Le deuxième espace propose une lecture beaucoup plus contemporaine du site. L'artiste franco-marocaine Nissrine Seffar arpente depuis 2012 le camp de Rivesaltes. Seule face aux baraquements en ruine, elle prend des photographies, réalise des dessins sur plâtre qui témoignent de l’érosion de ces habitations sommaires. Ses installations, vidéos ou photographies s'apparentent à une enquête dans laquelle elle recense et questionne le vécu, l’exil, l’errance, les cicatrices.
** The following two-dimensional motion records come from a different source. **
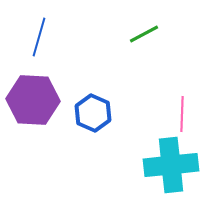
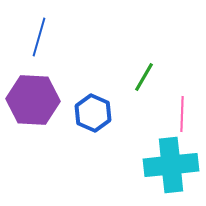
green line: moved 43 px down; rotated 32 degrees counterclockwise
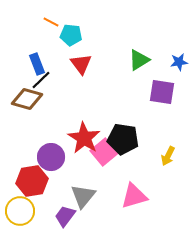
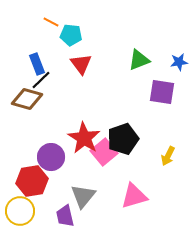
green triangle: rotated 10 degrees clockwise
black pentagon: rotated 28 degrees counterclockwise
purple trapezoid: rotated 50 degrees counterclockwise
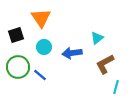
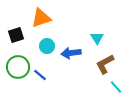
orange triangle: rotated 45 degrees clockwise
cyan triangle: rotated 24 degrees counterclockwise
cyan circle: moved 3 px right, 1 px up
blue arrow: moved 1 px left
cyan line: rotated 56 degrees counterclockwise
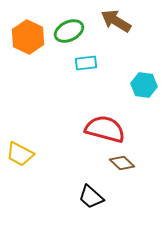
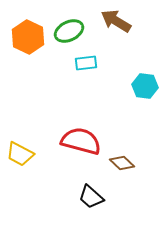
cyan hexagon: moved 1 px right, 1 px down
red semicircle: moved 24 px left, 12 px down
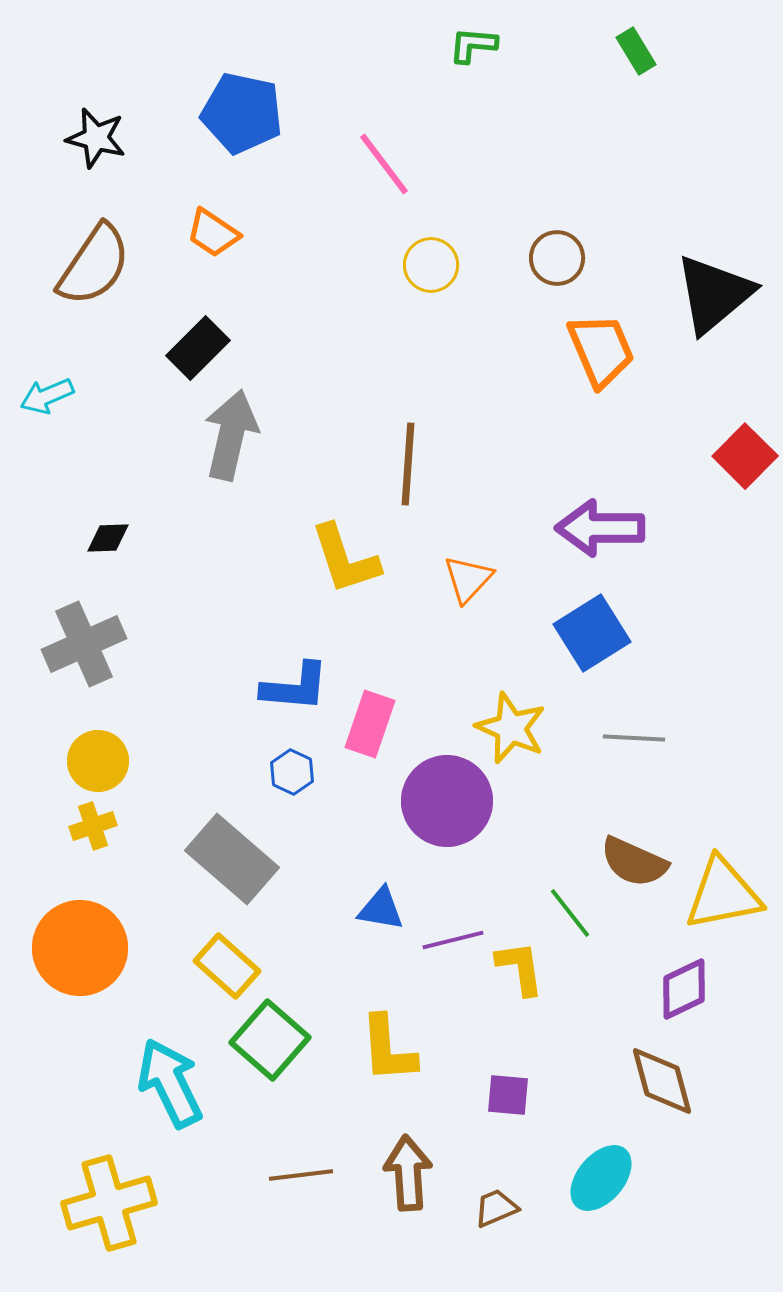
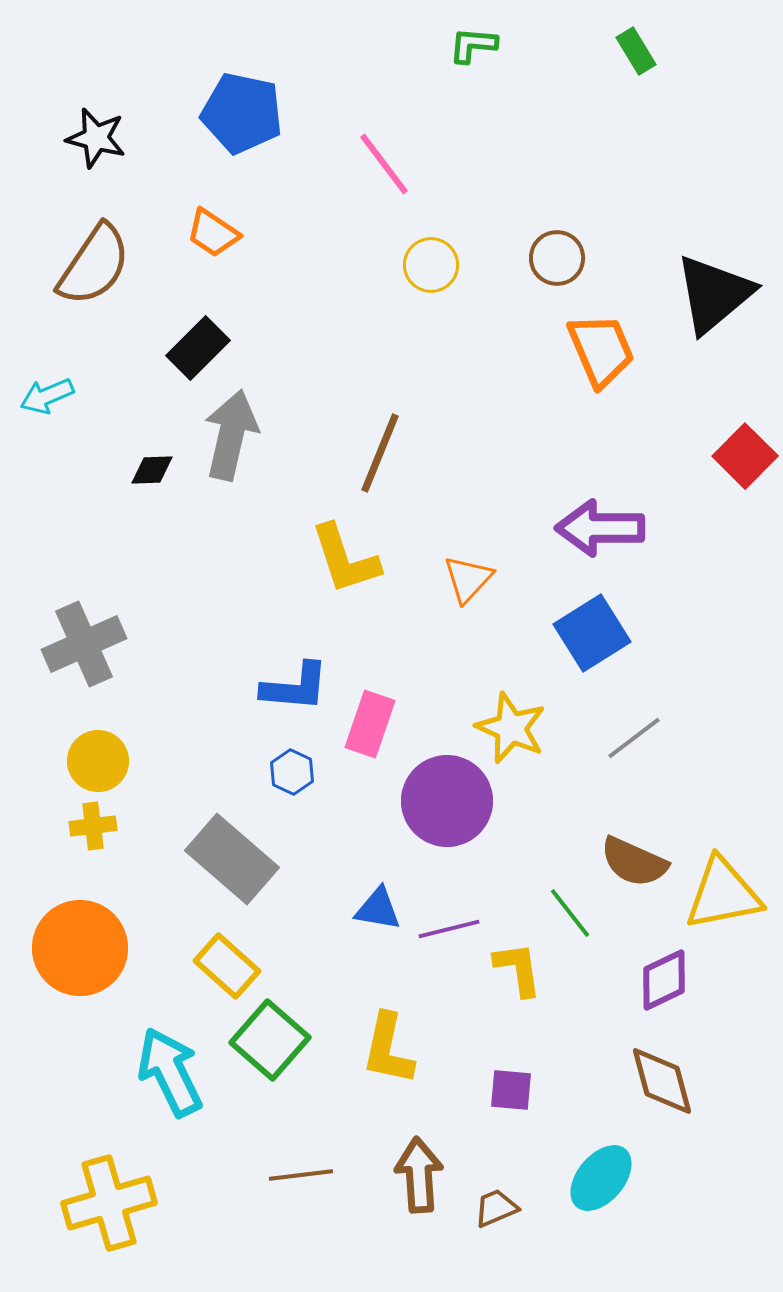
brown line at (408, 464): moved 28 px left, 11 px up; rotated 18 degrees clockwise
black diamond at (108, 538): moved 44 px right, 68 px up
gray line at (634, 738): rotated 40 degrees counterclockwise
yellow cross at (93, 826): rotated 12 degrees clockwise
blue triangle at (381, 909): moved 3 px left
purple line at (453, 940): moved 4 px left, 11 px up
yellow L-shape at (520, 968): moved 2 px left, 1 px down
purple diamond at (684, 989): moved 20 px left, 9 px up
yellow L-shape at (388, 1049): rotated 16 degrees clockwise
cyan arrow at (170, 1083): moved 11 px up
purple square at (508, 1095): moved 3 px right, 5 px up
brown arrow at (408, 1173): moved 11 px right, 2 px down
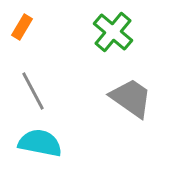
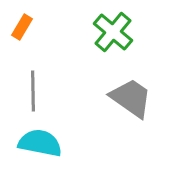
gray line: rotated 27 degrees clockwise
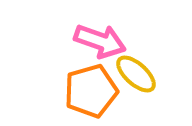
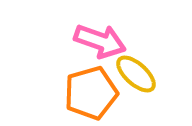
orange pentagon: moved 2 px down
La troisième exposition présente les dessins sur carnets de route de Nicolas Cussac. Ces carnets, empreints de poésie, rappellent ceux des artistes internés à Rivesaltes, et montrent la vie du mémorial aujourd'hui. Pour s'imprégner de cette ambiance particulière, Nicolas Cussac s'est installé durant plus de neuf mois à Cussac. Une "résidence" hors sol qui lui permet de laisser le temps faire son œuvre jusqu’à ce que l’inspiration surgisse. De l'errance nait l'idée et le trait. Simple, épuré, efficace.
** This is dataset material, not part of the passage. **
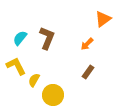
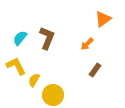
brown rectangle: moved 7 px right, 2 px up
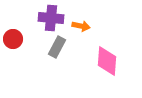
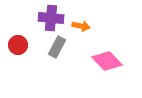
red circle: moved 5 px right, 6 px down
pink diamond: rotated 48 degrees counterclockwise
Un lieu chargé d'histoires d'exils
Le camp de Rivesaltes a été le témoin de trois conflits majeurs que la France, l’Europe, mais aussi l’Afrique du Nord ont vécu en à peine trois décennies : la guerre d’Espagne, la Seconde Guerre mondiale et la Guerre d’Algérie. Pendant cette période, les baraques du camp de Rivesaltes ont vu défiler des milliers de personnes, hommes, femmes et enfants, d’origines, de cultures et de nationalités différentes. Le passage de ces groupes de population au camp de Rivesaltes est le reflet des déplacements forcés issus de ces conflits et des mouvements de décolonisation qui agitent le XXe siècle.
Initialement construit pour être un centre d’entraînement militaire, le camp de Rivesaltes fut entre autres un "centre d’hébergement" pour étrangers indésirables, un camp d’internement pour les populations victimes de la politique d'exclusion du régime de Vichy, un camp de déportation vers Auschwitz-Birkenau via Drancy, un camp de prisonniers de guerre allemands, une zone de transit pour les supplétifs étrangers de l’armée française, mais aussi un "camp de regroupement des harkis et de leurs familles". Donc son histoire est à la fois celle des républicains espagnols, des juifs étrangers, des Tsiganes, des prisonniers de guerre de l’Axe, des harkis, des prisonniers FLN, des Guinéens, des Nord-Vietnamiens et de tous ceux qui y vécurent dans des conditions souvent très dures.
"Art In Situ" au mémorial du camp de Rivesaltes jusqu'au 28 janvier 2024. Ouvert du dimanche au vendredi de 10 heures à 18 heures.Tarifs : 9,50 euros et 6,50 euros. Gratuit pour les moins de 18 ans.